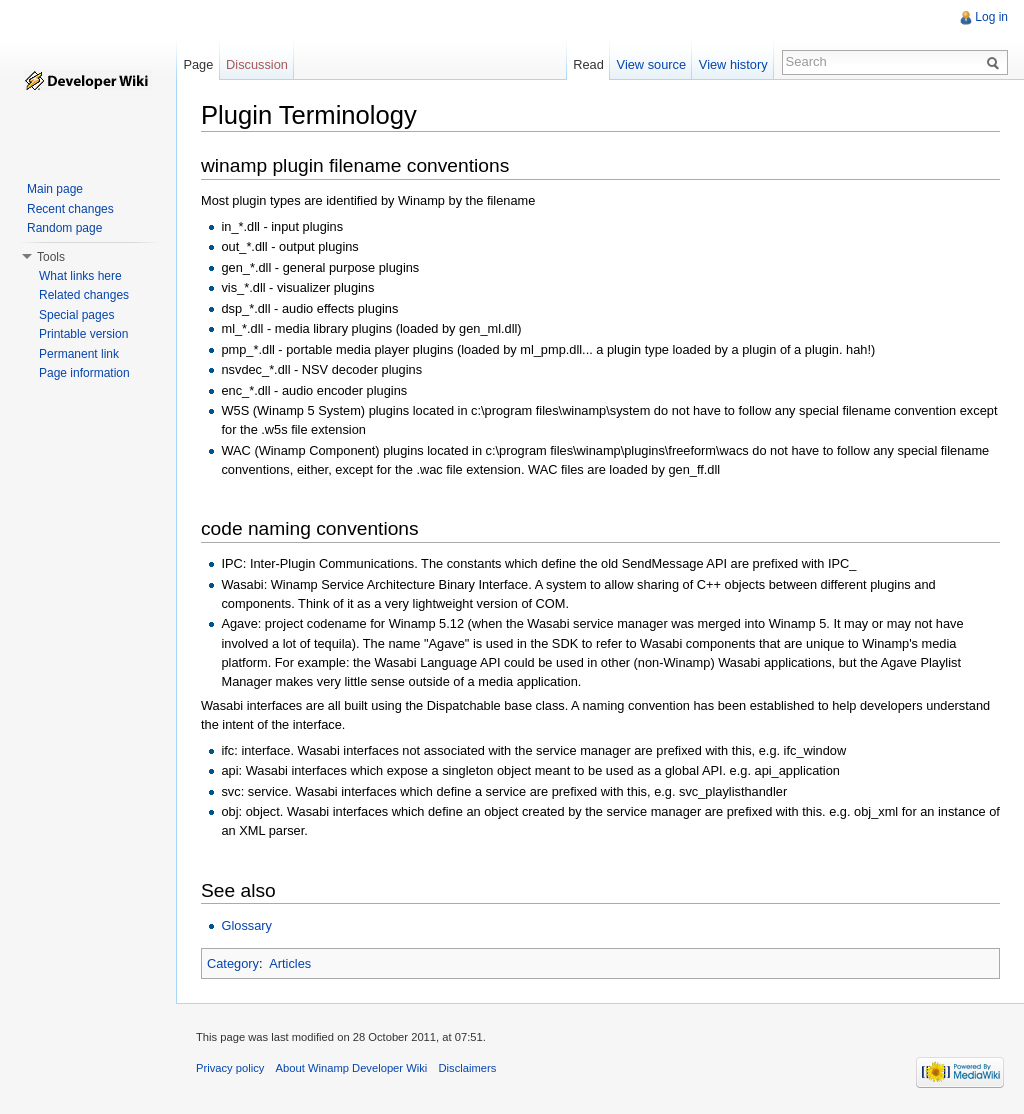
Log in (991, 17)
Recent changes (70, 209)
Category (233, 963)
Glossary (246, 925)
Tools (51, 257)
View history (733, 64)
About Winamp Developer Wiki (352, 1068)
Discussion (257, 64)
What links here (80, 276)
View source (651, 64)
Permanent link (79, 354)
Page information (84, 373)
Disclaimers (467, 1068)
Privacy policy (230, 1068)
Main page (55, 189)
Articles (290, 963)
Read (588, 64)
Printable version (83, 334)
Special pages (76, 315)
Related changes (84, 295)
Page (198, 64)
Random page (64, 228)
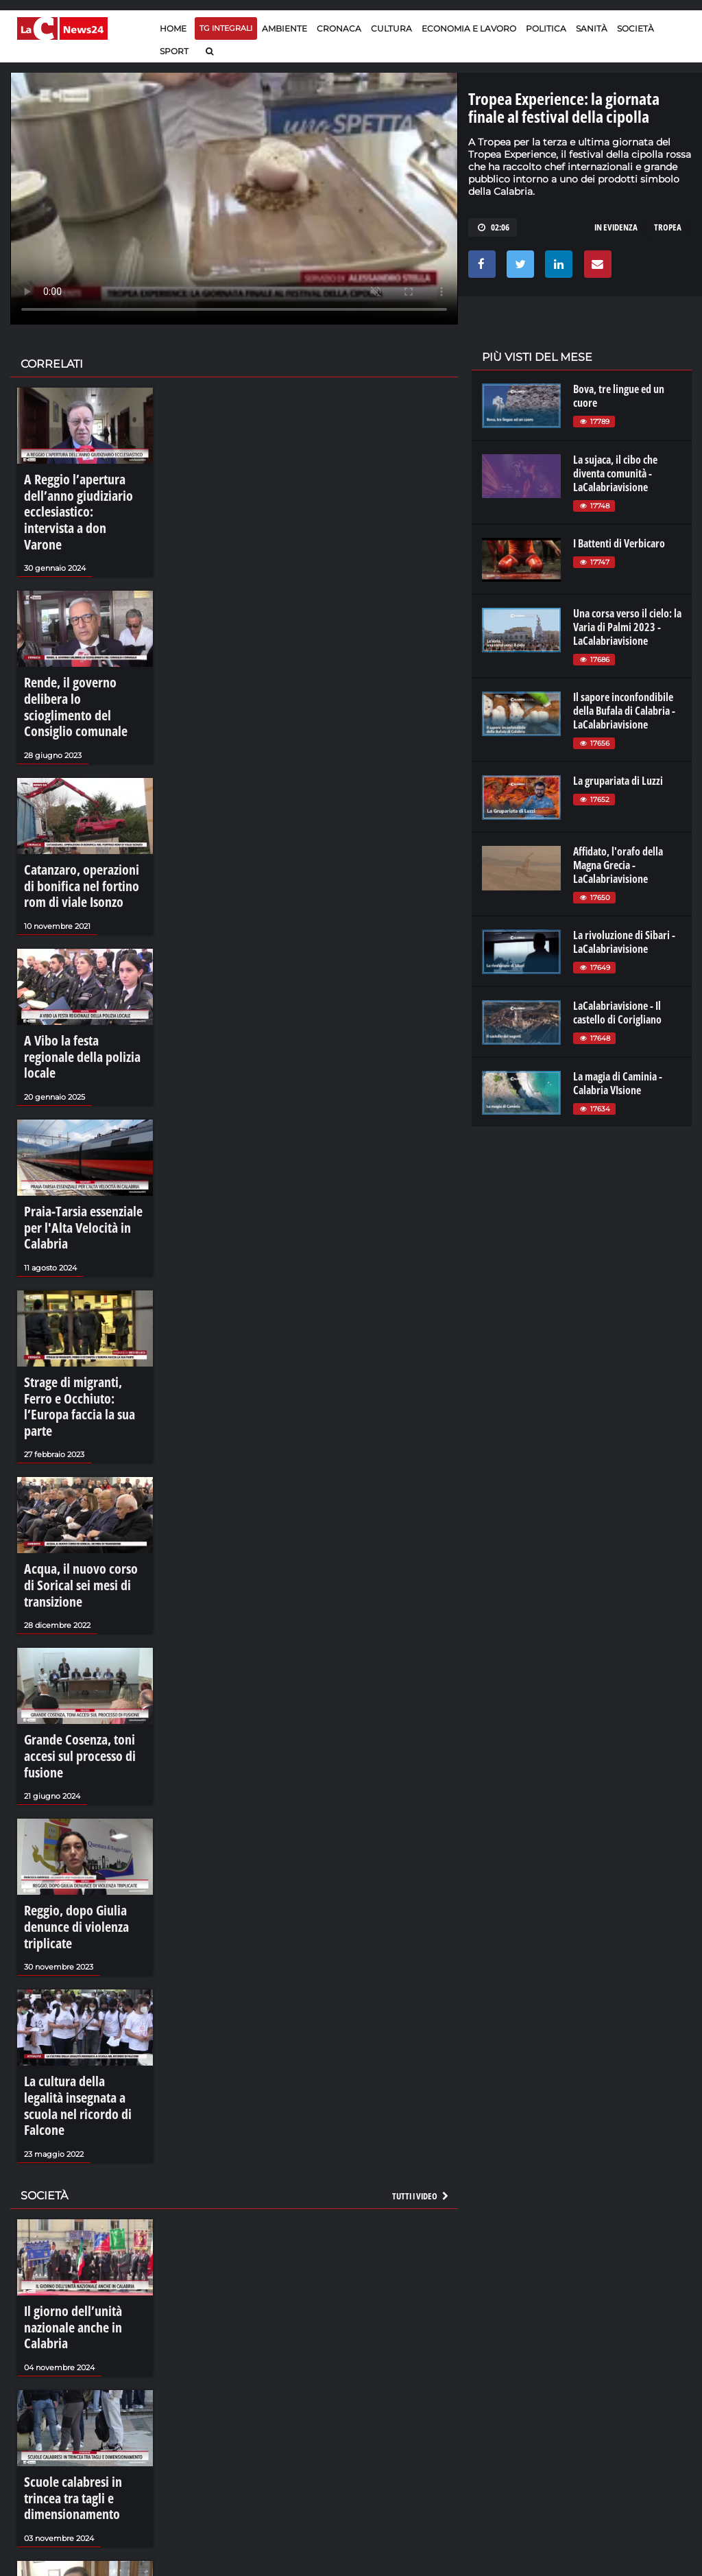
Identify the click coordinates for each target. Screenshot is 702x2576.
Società (635, 28)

━━━━

*WHAT THE TASK REQUIRES*:
Write out only the lines from the one that contains "Privacy policy (230, 1068)" through the last line of the records above, both included, word for word and without the pictures.

*RESPONSE AREA*:
Privacy policy (230, 1068)
Main page (55, 189)
Articles (290, 963)
Read (588, 64)
Printable version (83, 334)
Special pages (76, 315)
Related changes (84, 295)
Page (198, 64)
Random page (64, 228)
Identify the click coordinates for each target. Screenshot is 702x2576.
Società (635, 28)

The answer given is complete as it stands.